Я переоделся в джинсы, старую полосатую рубашку и задумался, чем занять время до следующих скачек. Беда была в том, что стипль-чез вошел мне в кровь, подобно страсти к наркотикам, так что все обычные удовольствия стали просто способом провести время, отделяющее одни скачки от других.

Желудок подал сигнал чрезвычайного бедствия: последний раз я ел двадцать три часа назад. Я отправился в кухню. Но прежде чем я дошел до нее, парадная дверь с шумом открылась, и в дом ввалились мои родители, дяди и кузен.

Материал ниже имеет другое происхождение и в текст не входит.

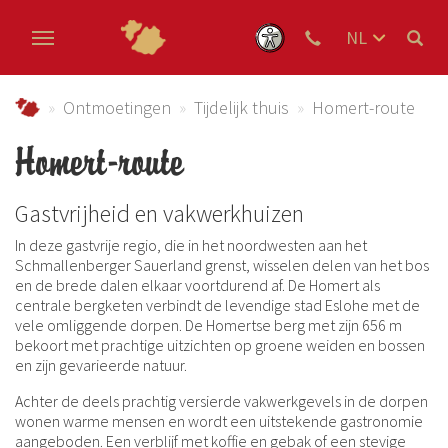
NL
DE
Skip to main content
EN
Urlaub im Schmallenberger Sauerland und der Ferienregi
Ontmoetingen
Tijdelijk thuis
Homert-route
Homert-route
Gastvrijheid en vakwerkhuizen
In deze gastvrije regio, die in het noordwesten aan het
Schmallenberger Sauerland grenst, wisselen delen van het bos
en de brede dalen elkaar voortdurend af. De Homert als
centrale bergketen verbindt de levendige stad Eslohe met de
vele omliggende dorpen. De Homertse berg met zijn 656 m
bekoort met prachtige uitzichten op groene weiden en bossen
en zijn gevarieerde natuur.
Achter de deels prachtig versierde vakwerkgevels in de dorpen
wonen warme mensen en wordt een uitstekende gastronomie
aangeboden. Een verblijf met koffie en gebak of een stevige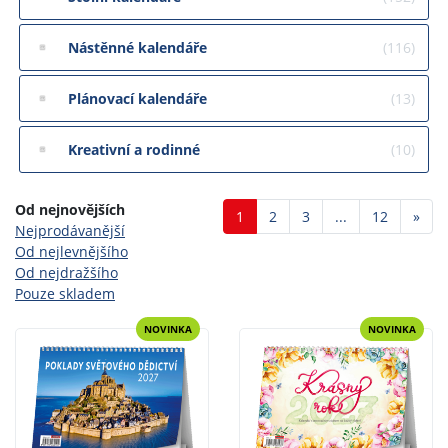
Nástěnné kalendáře
(116)
Plánovací kalendáře
(13)
Kreativní a rodinné
(10)
Od nejnovějších
Dalš
1
2
3
...
12
»
Nejprodávanější
Od nejlevnějšího
Od nejdražšího
Pouze skladem
NOVINKA
NOVINKA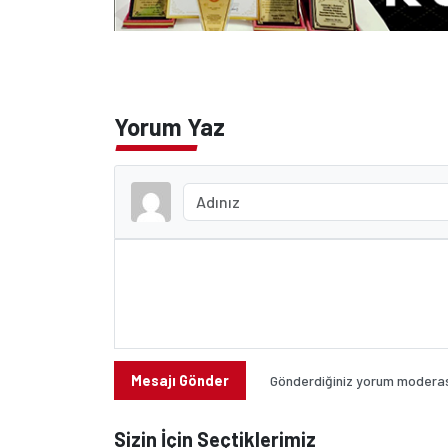
Yorum Yaz
Mesajı Gönder
Gönderdiğiniz yorum moderasy
Sizin İçin Seçtiklerimiz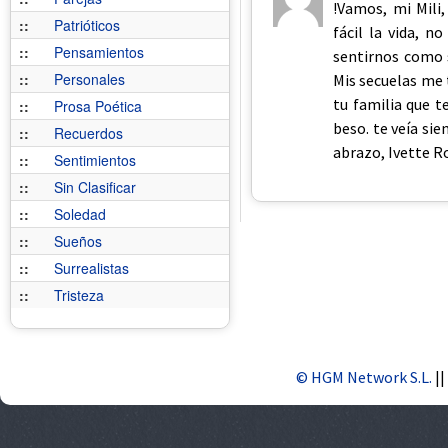
!Vamos, mi Mili,
::
Patrióticos
fácil la vida, n
::
Pensamientos
sentirnos como 
::
Personales
Mis secuelas me 
tu familia que t
::
Prosa Poética
beso. te veía si
::
Recuerdos
abrazo, Ivette Ro
::
Sentimientos
::
Sin Clasificar
::
Soledad
::
Sueños
::
Surrealistas
::
Tristeza
© HGM Network S.L.
||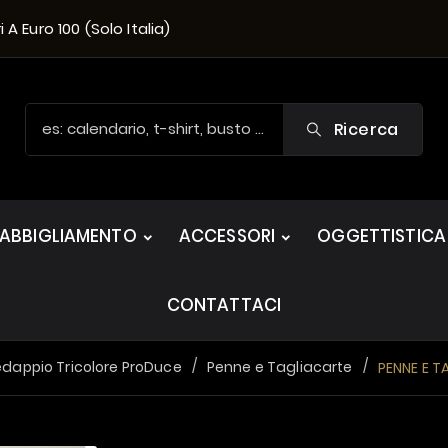
A Euro 100 (solo Italia)
Ricerca
ABBIGLIAMENTO
ACCESSORI
OGGETTISTICA
CONTATTACI
edappio Tricolore ProDuce
Penne e Tagliacarte
PENNE E T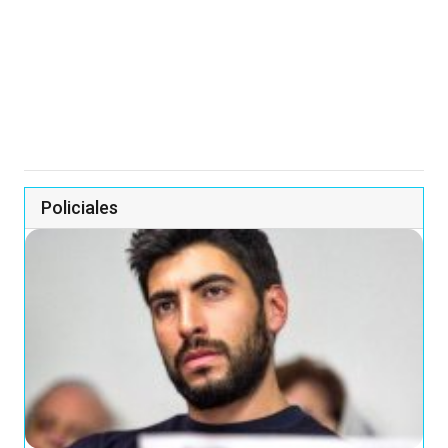
Policiales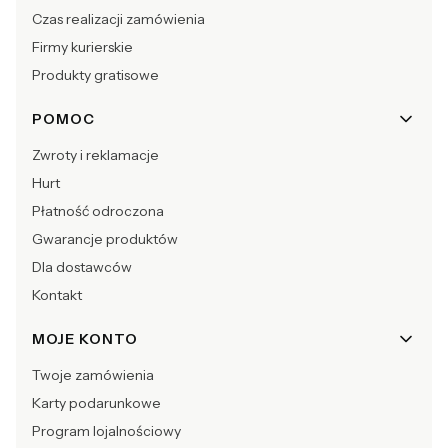
Czas realizacji zamówienia
Firmy kurierskie
Produkty gratisowe
POMOC
Zwroty i reklamacje
Hurt
Płatność odroczona
Gwarancje produktów
Dla dostawców
Kontakt
MOJE KONTO
Twoje zamówienia
Karty podarunkowe
Program lojalnościowy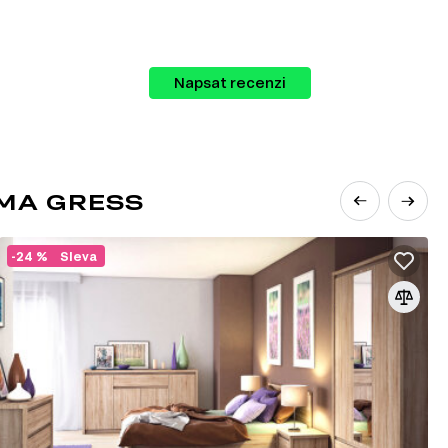
Napsat recenzi
MA GRESS
vybrat zboží různých kategorií:
-24 %
Sleva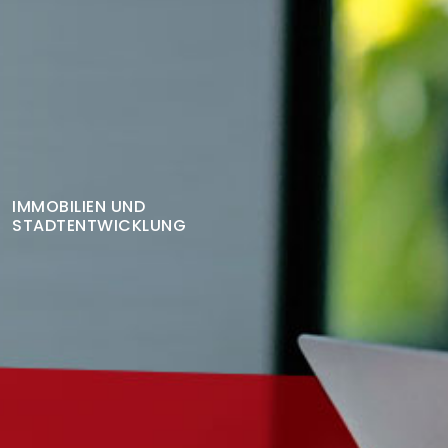
Finden Sie Ihre Weiterbildung
SUCHEN
IMMOBILIEN UND
STADTENTWICKLUNG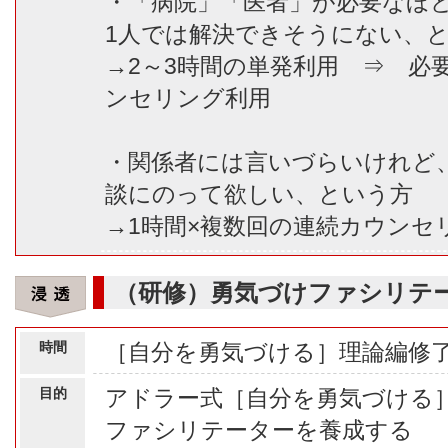
・「病院」「医者」が必要なほ
1人では解決できそうにない、
→2～3時間の単発利用 ⇒ 必
ンセリング利用
・関係者には言いづらいけれど
談にのって欲しい、という方
→1時間×複数回の連続カウンセ
（研修）勇気づけファシリテ
時間
［自分を勇気づける］理論編修了
目的
アドラー式［自分を勇気づける
ファシリテーターを養成する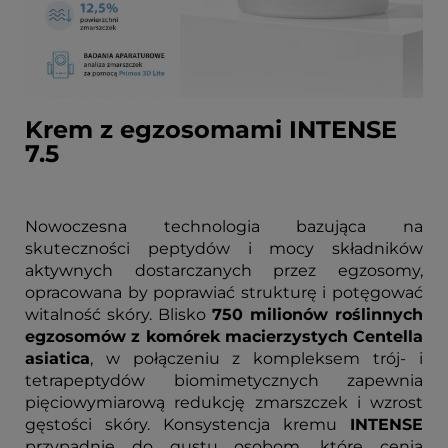
Krem z egzosomami INTENSE
7.5
Nowoczesna technologia bazująca na
skuteczności peptydów i mocy składników
aktywnych dostarczanych przez egzosomy,
opracowana by poprawiać strukturę i potęgować
witalność skóry. Blisko
750 milionów roślinnych
egzosomów z komórek macierzystych Centella
asiatica
, w połączeniu z kompleksem trój- i
tetrapeptydów biomimetycznych zapewnia
pięciowymiarową redukcję zmarszczek i wzrost
gęstości skóry. Konsystencja kremu
INTENSE
przypadnie do gustu osobom, które cenią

– Привет, дорогой, – бросила мама, подставляя для поцелуя нежную, приятно пахнувшую щеку. Так она приветствовала всех, от импресарио до хористов из задних рядов. Материнство не было ее стихией. Высокая, стройная, шикарная; ее стиль казался небрежным, но родился в результате серьезного обдумывания и больших затрат. По мере приближения к пятидесяти она становилась все более и более «современной». Как женщина она была страстная и темпераментная, как артистка – первоклассный инструмент для интерпретации гения Гайдна, его фортепианные концерты она исполняла с магической, щепетильной, экстатической точностью. Я видел, как самые суровые музыкальные критики выходили с ее концертов со слезами на глазах. Поэтому я никогда не ждал, что на широкой материнской груди найду утешения в моих детских горестях, и никогда не ждал возвращения мамы, которая испечет сладкий пирог и заштопает носки.

Отец, всегда относившийся ко мне с деликатным дружелюбием, спросил в форме приветствия:

– У тебя был хороший день?

Он всегда так спрашивал, и я отвечал «да» или «нет», зная, что на самом деле его это не интересует. Я ответил:

– Я видел, как застрелился человек. Нет, это был нехороший день.

Пять голов повернулись в мою сторону. Мать воскликнула:

– Дорогой, что ты имеешь в виду?

– Жокей застрелился на скачках. Он стоял меньше чем в двух метрах от меня. Это было ужасно.

Все пятеро теперь стояли и смотрели на меня, раскрыв рот. Лучше бы я не говорил им, в воспоминаниях все казалось гораздо страшнее, чем тогда.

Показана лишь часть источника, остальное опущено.